- **Assigned task**
State how many lines of the entries below hold the word "formations"; reply with nothing but the number.

- **Data excerpts**
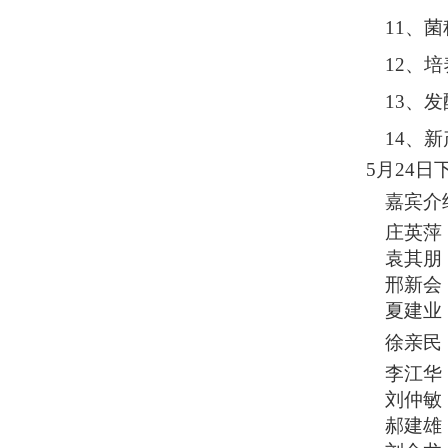
11、
12、
13、
14、
5月24日
嘉宾介
庄英萍
袁其朋
邢新会
夏建业
徐亲民
李江华
刘仲敏
郝建雄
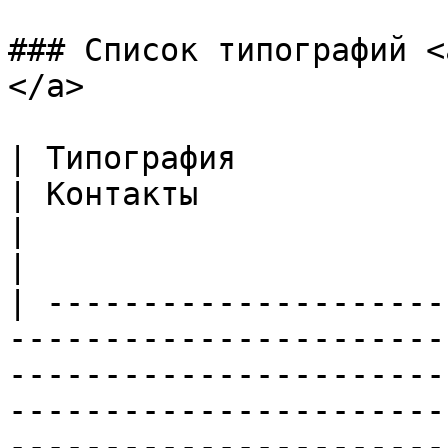
### Список типографий <
</a>

| Типография                                                                                                                                     
| Контакты                                                                                                                                                                             
|                                                      
|

| ---------------------
-----------------------
-----------------------
-----------------------
-----------------------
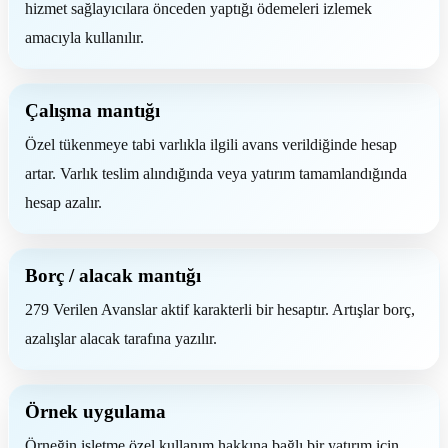
hizmet sağlayıcılara önceden yaptığı ödemeleri izlemek
amacıyla kullanılır.
Çalışma mantığı
Özel tükenmeye tabi varlıkla ilgili avans verildiğinde hesap
artar. Varlık teslim alındığında veya yatırım tamamlandığında
hesap azalır.
Borç / alacak mantığı
279 Verilen Avanslar aktif karakterli bir hesaptır. Artışlar borç,
azalışlar alacak tarafına yazılır.
Örnek uygulama
Örneğin işletme özel kullanım hakkına bağlı bir yatırım için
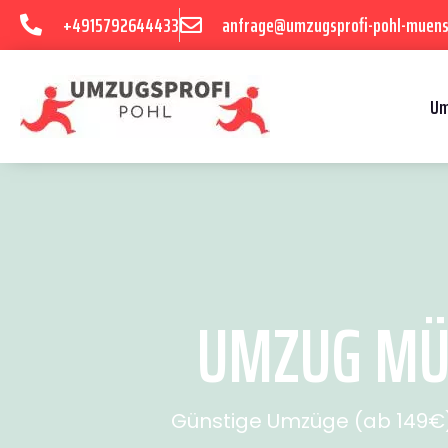
+4915792644433
anfrage@umzugsprofi-pohl-muens
Um
UMZUG MÜN
Günstige Umzüge (ab 149€) 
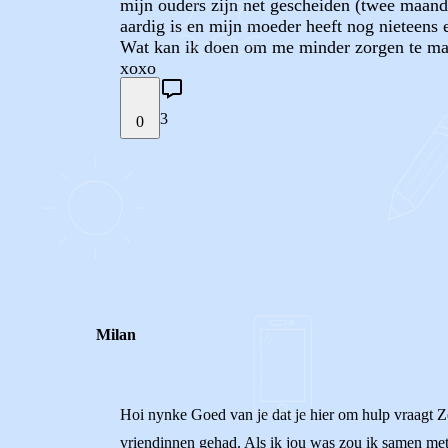
mijn ouders zijn net gescheiden (twee maande
aardig is en mijn moeder heeft nog nieteens e
Wat kan ik doen om me minder zorgen te ma
xoxo
3
0
STEL JE EIGEN VRAAG
REACTIES (
3
)
Milan
Hoi nynke Goed van je dat je hier om hulp vraagt Z
vriendinnen gehad. Als ik jou was zou ik samen met 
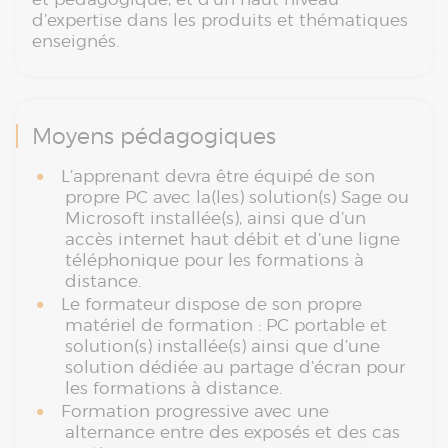
d’expertise dans les produits et thématiques
enseignés.
Moyens pédagogiques
L’apprenant devra être équipé de son
propre PC avec la(les) solution(s) Sage ou
Microsoft installée(s), ainsi que d’un
accès internet haut débit et d’une ligne
téléphonique pour les formations à
distance.
Le formateur dispose de son propre
matériel de formation : PC portable et
solution(s) installée(s) ainsi que d’une
solution dédiée au partage d’écran pour
les formations à distance.
Formation progressive avec une
alternance entre des exposés et des cas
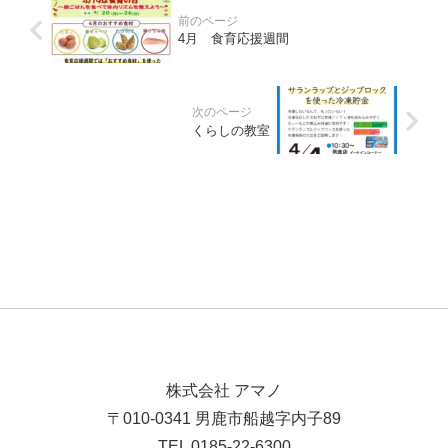
4月 食育応援週間
くらしの教室
株式会社 アマノ
〒010-0341 男鹿市船越字内子89
TEL 0185-22-6300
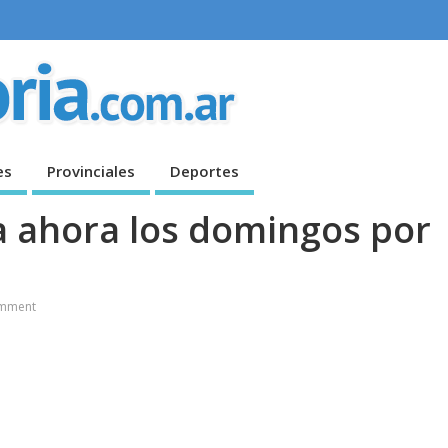
es
Provinciales
Deportes
a ahora los domingos por
mment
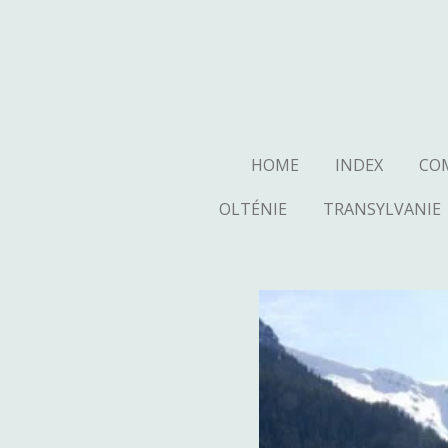
Ga
direct
naar
de
hoofdinhoud
HOME
INDEX
CO
OLTÉNIE
TRANSYLVANIE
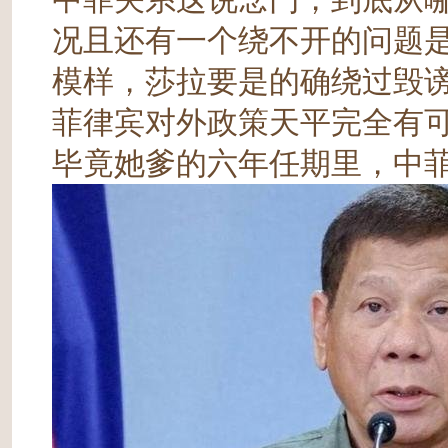
况且还有一个绕不开的问题
模样，莎拉要是的确绕过毁谤
菲律宾对外政策天平完全有
毕竟她爹的六年任期里，中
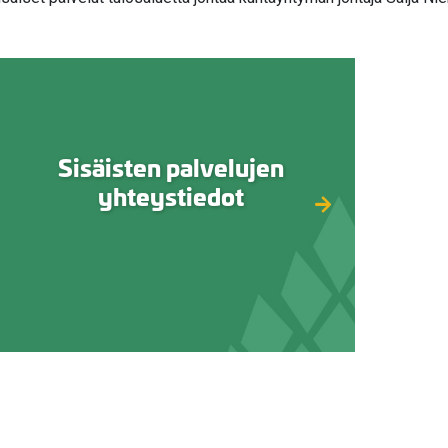
valikko
valikko
Sisäisten palvelujen
yhteystiedot
valikko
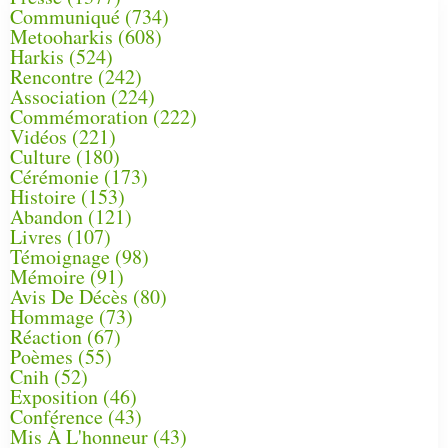
Communiqué
(734)
Metooharkis
(608)
Harkis
(524)
Rencontre
(242)
Association
(224)
Commémoration
(222)
Vidéos
(221)
Culture
(180)
Cérémonie
(173)
Histoire
(153)
Abandon
(121)
Livres
(107)
Témoignage
(98)
Mémoire
(91)
Avis De Décès
(80)
Hommage
(73)
Réaction
(67)
Poèmes
(55)
Cnih
(52)
Exposition
(46)
Conférence
(43)
Mis À L'honneur
(43)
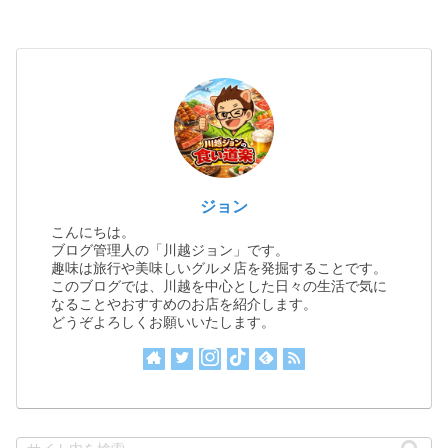
ジョン
こんにちは。
ブログ管理人の「川越ジョン」です。
趣味は旅行や美味しいグルメ店を発掘することです。
このブログでは、川越を中心とした日々の生活で気に
なることやおすすめのお店を紹介します。
どうぞよろしくお願いいたします。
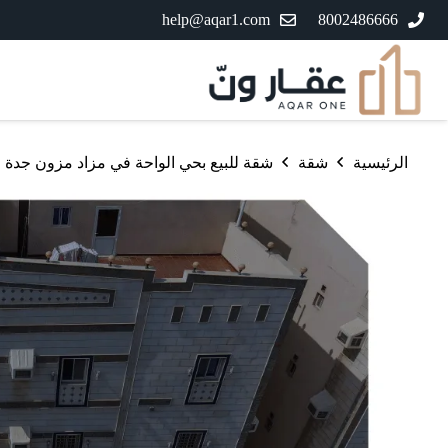
help@aqar1.com
8002486666
الرئيسية
شقة
شقة للبيع بحي الواحة في مزاد مزون جدة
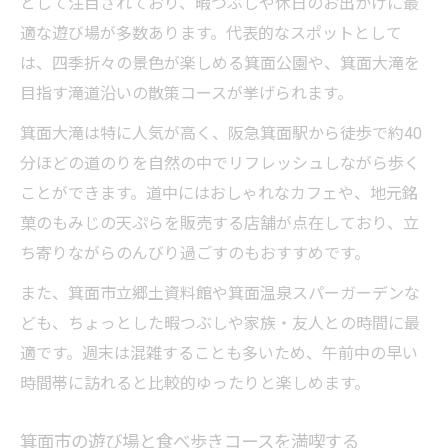
として注目されており、暇つぶしや休日のお出かけに最
適な遊び場が多数あります。代表的なスポットとして
は、四季折々の景色が楽しめる箕面公園や、箕面大滝を
目指す滝道沿いの散策コースが挙げられます。
箕面大滝は特に人気が高く、阪急箕面駅から徒歩で約40
分ほどの道のりを自然の中でリフレッシュしながら歩く
ことができます。道中にはおしゃれなカフェや、地元銘
菓のもみじの天ぷらを販売する店舗が点在しており、立
ち寄りながらのんびり過ごすのもおすすめです。
また、箕面市立郷土資料館や箕面温泉スパーガーデンな
ども、ちょっとした暇つぶしや家族・友人との時間に最
適です。週末は混雑することも多いため、午前中の早い
時間帯に訪れると比較的ゆったりと楽しめます。
箕面市の遊び場と食べ歩きコースを満喫する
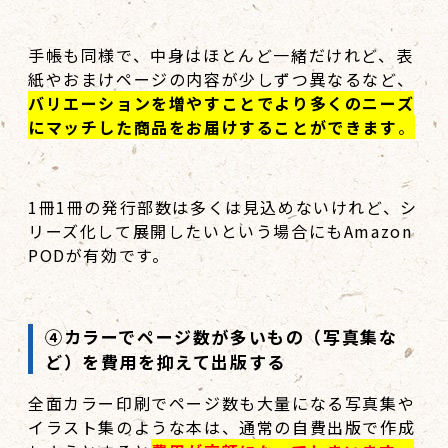
手帳も同様で、中身はほとんど一緒だけれど、表
紙やおまけページの内容が少しずつ異なるなど、
バリエーションを増やすことでより多くのニーズ
にマッチした商品をお届けすることができます
。
1冊1冊の発行部数は多くは見込めないけれど、シ
リーズ化して展開したいという場合にもAmazon
PODが有効です。
④カラーでページ数が多いもの（写真集な
ど）を費用を抑えて出版する
全面カラー印刷でページ数も大量になる写真集や
イラスト集のような本は、通常の自費出版で作成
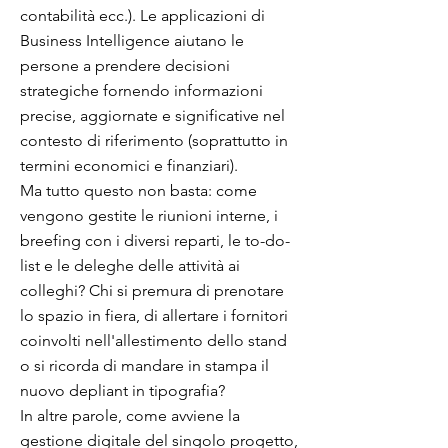
contabilità ecc.). Le applicazioni di
Business Intelligence aiutano le
persone a prendere decisioni
strategiche fornendo informazioni
precise, aggiornate e significative nel
contesto di riferimento (soprattutto in
termini economici e finanziari).
Ma tutto questo non basta: come
vengono gestite le riunioni interne, i
breefing con i diversi reparti, le to-do-
list e le deleghe delle attività ai
colleghi? Chi si premura di prenotare
lo spazio in fiera, di allertare i fornitori
coinvolti nell'allestimento dello stand
o si ricorda di mandare in stampa il
nuovo depliant in tipografia?
In altre parole, come avviene la
gestione digitale del singolo progetto,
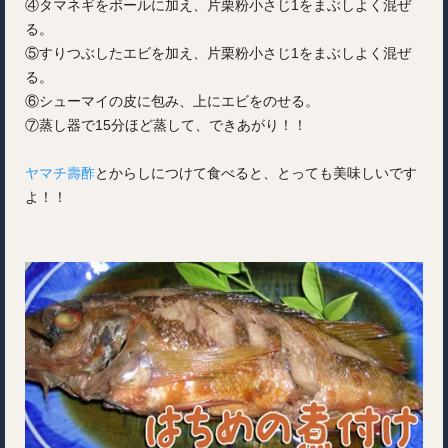
④タマネギをボールに加え、片栗粉小さじ1をまぶしよく混ぜ
る。
⑤すりつぶしたエビを加え、片栗粉小さじ1をまぶしよく混ぜ
る。
⑥シューマイの皮に包み、上にエビをのせる。
⑦蒸し器で15分ほど蒸して、できあがり！！
ヤマチ壽酢
とからしにつけて食べると、とっても美味しいです
よ！！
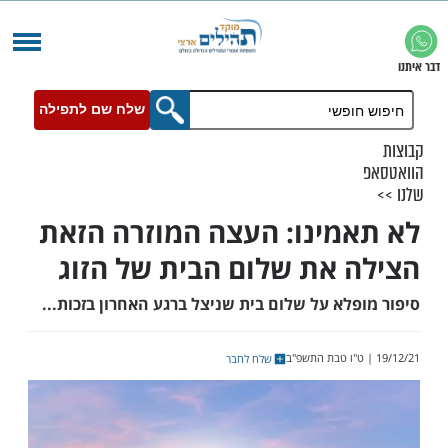
שלח שם לתפילה
מינו: העצה המוזרה הזאת
 את שלום הבית של הזוג
לא על שלום בית שניצל ברגע האחרון בזכות...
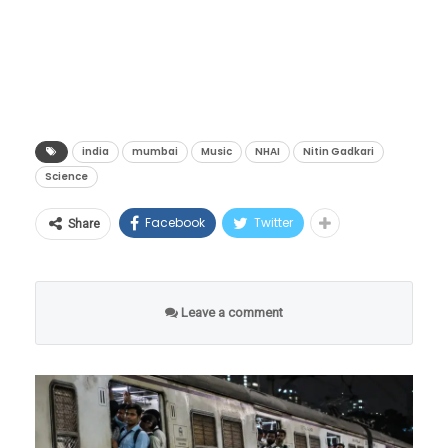
स्पष्ट ऐकू येते.
india
mumbai
Music
NHAI
Nitin Gadkari
Science
Facebook
Twitter
Share
Leave a comment
कसं काम करतो हा रस्ता?
या रस्त्यावर विशेष प्रकारच्या खाचा (रंबल स्ट्रिप्स)
अचूक अंतर आणि खोली लक्षात घेऊन डांबरात कोरल्या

- **Response for this exercise**
2